Because most people only want to download (watch TV, listen to music, read emails, browse the web) and most uploads are comparatively small (game data, emails, photos, requests).

Yeah, some people do big uploads (home-mad music, podcasts or videos), but it is like complaining that 90% of the ticket gates are set to only allow people in to a station during morning rush hour. Yeah, you might not like the delay for being stuck behind someone else when coming out of the station, but you're SOL if you think anything will change and go against the majority requirements.

Comment Easy enough - it's only Ubuntu (Score 4, Funny) 246

If you're talking about needing to "be able to release something every day" and you're talking about Ubuntu then the first few days are simple to sort, and I'm sure you could continue a pattern that would keep 90% of Ubuntu users happy:

Day 1: Lighten purple in default background
Day 2: Darken orange in default background
Day 3: Darken purple (but not enough to be back to original shade of purple)
Day 4: Put orange back to what it was
Day 5: Make all window buttons red instead of red and grey
Day 6: Put all window buttons back on the right side of the window
Day 7: Add a clock widget that uses bold
Day 8: Bundle a load of random pictures, slap Ubuntu logos on them and call them "The Ubuntu Desktop Pack" (see Gnome-Look.org for examples)
Day 9: Change the cursor theme so that it turns into an Ubuntu logo when hovering over a title bar - that's a feature, right? ...

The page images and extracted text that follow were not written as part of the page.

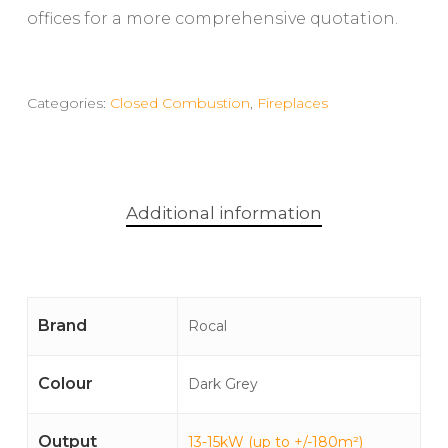
offices for a more comprehensive quotation.
Categories:
Closed Combustion
,
Fireplaces
Additional information
Brand
Rocal
Colour
Dark Grey
Output
13-15kW (up to +/-180m²)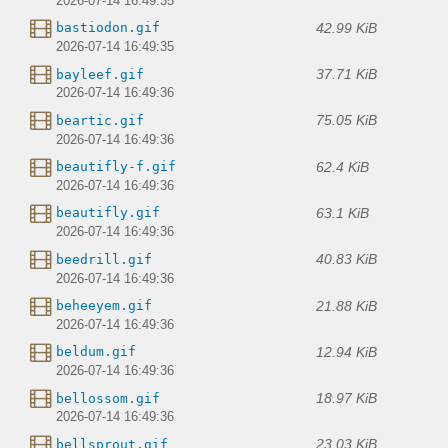
2026-07-14 16:49:35
42.99 KiB
bastiodon.gif
2026-07-14 16:49:35
37.71 KiB
bayleef.gif
2026-07-14 16:49:36
75.05 KiB
beartic.gif
2026-07-14 16:49:36
62.4 KiB
beautifly-f.gif
2026-07-14 16:49:36
63.1 KiB
beautifly.gif
2026-07-14 16:49:36
40.83 KiB
beedrill.gif
2026-07-14 16:49:36
21.88 KiB
beheeyem.gif
2026-07-14 16:49:36
12.94 KiB
beldum.gif
2026-07-14 16:49:36
18.97 KiB
bellossom.gif
2026-07-14 16:49:36
23.03 KiB
bellsprout.gif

Profit may be in there somewhere as well.

Comment Re:Wow, Lawyers can't speak in English! (Score 1) 240

People in England talk differently.

I'd kinda know that, what with being British and all ;)

Instead of asking for your "numbers" they'll ask for your "numerics".

You know some weird-arse Brits, then! I've never heard anyone say "numerics". You can say "it was numeric", since "it was numbers" makes you sound stupid.

IP addresses are numeric in as much as they are made of numbers, but that is a description of the format of the IP address and not an alternative word to be used in place of "address". Alternatively you'd say "a numeric IP address", but given that you can't have "a textual IP address" then it is a bit redundant (you can have hex encoding, but that's just a different numeric base).

"IP holder" was partly a confusion in the context about IP - they're talking about copyright, so "IP holder" normally means "Intellectual Property owner", or "the litigious bugger who would rather sue than modernise his ways" - but also just an oddity in the language - there is no property for you to hold or lease. You can be a leasee or assignee of an IP address, but "IP holder" just jarred a bit.